Já no final do mesmo ano, o CEO e presidente da SAF Dower Araújo também se desligou do América-MG. Em nota, ele disse que sua saída foi por motivos pessoais e para cuidar da saúde. Tanto Alencar quanto Dower estavam no clube desde meados da década de 2010.
Para seus lugares, Márcio Vidal passou a ocupar tanto as funções de presidente da SAF quanto do Conselho de Administração do América-MG.
Como é de praxe, o reflexo do caos institucional aparece nas quatro linhas. Só em 2026, três técnicos já comandaram o time.

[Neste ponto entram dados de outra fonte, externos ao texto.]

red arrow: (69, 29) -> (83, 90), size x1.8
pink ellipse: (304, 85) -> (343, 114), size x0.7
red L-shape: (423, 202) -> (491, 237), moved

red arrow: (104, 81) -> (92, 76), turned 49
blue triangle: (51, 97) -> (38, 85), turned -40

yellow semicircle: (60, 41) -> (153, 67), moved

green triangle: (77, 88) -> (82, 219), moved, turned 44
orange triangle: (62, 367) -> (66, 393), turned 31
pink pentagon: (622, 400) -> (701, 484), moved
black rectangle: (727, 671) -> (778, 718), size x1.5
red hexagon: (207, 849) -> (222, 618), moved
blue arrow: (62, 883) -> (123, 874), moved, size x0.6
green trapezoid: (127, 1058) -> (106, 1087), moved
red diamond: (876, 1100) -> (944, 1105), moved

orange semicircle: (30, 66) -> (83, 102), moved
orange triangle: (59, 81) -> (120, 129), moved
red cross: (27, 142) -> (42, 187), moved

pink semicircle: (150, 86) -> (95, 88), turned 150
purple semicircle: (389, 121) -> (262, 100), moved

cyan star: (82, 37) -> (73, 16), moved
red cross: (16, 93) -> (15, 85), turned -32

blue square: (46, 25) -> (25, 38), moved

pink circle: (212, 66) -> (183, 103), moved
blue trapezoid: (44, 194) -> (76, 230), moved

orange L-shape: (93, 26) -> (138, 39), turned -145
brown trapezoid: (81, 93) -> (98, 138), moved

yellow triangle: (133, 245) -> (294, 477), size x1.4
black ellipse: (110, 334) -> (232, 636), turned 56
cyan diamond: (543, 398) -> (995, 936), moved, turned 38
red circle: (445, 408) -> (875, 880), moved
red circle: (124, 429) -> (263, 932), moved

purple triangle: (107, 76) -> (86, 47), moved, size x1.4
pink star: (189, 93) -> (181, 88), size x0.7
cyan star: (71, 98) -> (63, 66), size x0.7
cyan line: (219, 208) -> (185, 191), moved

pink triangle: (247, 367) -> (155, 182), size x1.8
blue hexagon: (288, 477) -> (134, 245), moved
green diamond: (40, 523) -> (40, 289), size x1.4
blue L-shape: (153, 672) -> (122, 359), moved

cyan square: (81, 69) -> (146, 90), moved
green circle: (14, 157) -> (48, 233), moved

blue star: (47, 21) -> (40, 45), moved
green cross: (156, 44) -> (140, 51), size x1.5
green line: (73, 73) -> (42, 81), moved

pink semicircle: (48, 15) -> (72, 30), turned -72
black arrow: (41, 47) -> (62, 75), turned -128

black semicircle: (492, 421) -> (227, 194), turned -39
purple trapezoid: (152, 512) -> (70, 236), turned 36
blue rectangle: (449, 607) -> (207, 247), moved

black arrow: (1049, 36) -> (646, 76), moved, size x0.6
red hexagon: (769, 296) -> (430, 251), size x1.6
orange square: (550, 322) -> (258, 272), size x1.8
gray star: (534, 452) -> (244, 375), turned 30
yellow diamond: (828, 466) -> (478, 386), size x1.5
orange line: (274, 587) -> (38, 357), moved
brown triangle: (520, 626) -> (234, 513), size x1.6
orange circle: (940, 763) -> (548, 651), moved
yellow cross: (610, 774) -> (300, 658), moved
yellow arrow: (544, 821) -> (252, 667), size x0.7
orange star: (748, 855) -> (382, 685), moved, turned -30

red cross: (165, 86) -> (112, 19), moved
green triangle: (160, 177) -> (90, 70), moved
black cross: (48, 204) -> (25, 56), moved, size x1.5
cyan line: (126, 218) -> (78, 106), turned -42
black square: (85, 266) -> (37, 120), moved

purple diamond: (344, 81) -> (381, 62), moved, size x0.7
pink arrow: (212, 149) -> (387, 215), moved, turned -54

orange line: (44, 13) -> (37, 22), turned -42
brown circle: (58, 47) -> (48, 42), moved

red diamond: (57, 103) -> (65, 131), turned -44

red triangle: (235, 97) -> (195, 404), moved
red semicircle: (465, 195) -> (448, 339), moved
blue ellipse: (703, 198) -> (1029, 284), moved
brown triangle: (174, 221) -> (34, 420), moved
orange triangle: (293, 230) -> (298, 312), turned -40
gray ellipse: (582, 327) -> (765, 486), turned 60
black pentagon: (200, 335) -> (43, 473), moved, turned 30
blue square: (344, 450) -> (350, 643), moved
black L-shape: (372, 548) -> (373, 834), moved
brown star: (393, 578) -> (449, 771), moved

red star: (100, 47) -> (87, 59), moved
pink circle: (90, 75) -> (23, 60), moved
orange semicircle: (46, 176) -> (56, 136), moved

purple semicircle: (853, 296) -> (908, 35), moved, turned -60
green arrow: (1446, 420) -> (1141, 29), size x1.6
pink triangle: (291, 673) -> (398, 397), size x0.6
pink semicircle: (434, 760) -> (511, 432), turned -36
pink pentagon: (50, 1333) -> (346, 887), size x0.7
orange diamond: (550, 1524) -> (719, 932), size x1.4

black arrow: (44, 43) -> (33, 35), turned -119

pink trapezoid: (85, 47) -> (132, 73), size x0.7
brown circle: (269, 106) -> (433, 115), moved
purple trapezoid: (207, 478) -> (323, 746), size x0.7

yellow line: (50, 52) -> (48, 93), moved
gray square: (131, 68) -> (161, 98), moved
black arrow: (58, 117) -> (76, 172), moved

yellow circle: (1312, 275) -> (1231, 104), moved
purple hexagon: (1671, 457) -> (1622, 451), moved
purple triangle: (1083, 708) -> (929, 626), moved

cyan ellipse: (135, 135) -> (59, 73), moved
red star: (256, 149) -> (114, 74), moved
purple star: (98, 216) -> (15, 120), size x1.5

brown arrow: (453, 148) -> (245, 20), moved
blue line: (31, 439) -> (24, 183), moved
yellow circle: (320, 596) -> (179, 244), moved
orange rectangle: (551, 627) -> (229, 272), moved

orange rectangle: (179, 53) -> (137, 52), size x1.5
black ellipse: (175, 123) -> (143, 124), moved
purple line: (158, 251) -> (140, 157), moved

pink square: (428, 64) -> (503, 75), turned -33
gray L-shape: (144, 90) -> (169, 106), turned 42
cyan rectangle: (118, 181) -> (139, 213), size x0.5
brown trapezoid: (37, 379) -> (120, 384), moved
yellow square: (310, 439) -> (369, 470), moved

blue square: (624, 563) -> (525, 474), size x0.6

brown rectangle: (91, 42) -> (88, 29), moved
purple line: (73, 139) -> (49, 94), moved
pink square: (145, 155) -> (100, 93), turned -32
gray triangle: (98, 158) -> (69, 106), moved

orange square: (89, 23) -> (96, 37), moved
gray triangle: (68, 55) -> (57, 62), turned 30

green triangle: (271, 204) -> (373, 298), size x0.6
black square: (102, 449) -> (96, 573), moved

O Coelhão começou o ano com Alberto Valentim, que estava no clube desde agosto de 2025. Ele havia chegado para salvar o clube do rebaixamento na Série B da temporada passada (e conseguiu). Ele até fez uma boa campanha no Campeonato Mineiro, caindo apenas na semifinal para o Atlético-MG. Mas, um jejum de 11 jogos sem vitórias e a queda na Copa do Brasil para o estreante Barra pesaram contra o treinador, que caiu após a quarta rodada da Série B.
Para seu lugar, o clube contratou Roger Silva. Só que, após 48 dias, ele acabou demitido com um retrospecto de duas vitórias (ambas pela Copa Sul-Sudeste), dois empates e seis derrotas.
Neste momento, quem está à frente do clube é Umberto Louzer, que tem a difícil missão de tirar o Coelhão do buraco. A boa notícia é que ele já conseguiu a primeira vitória na Série B, com um inesperado 3 a 0 sobre o Fortaleza em pleno Castelão.
Além disso, a diretoria corre contra o tempo para reformular o elenco e evitar o pior. Pelo menos cinco atletas foram contratados na atual janela de transferências, como o experiente zagueiro Manoel (ex-Fluminense). Por outro lado, oito jogadores deixaram o clube.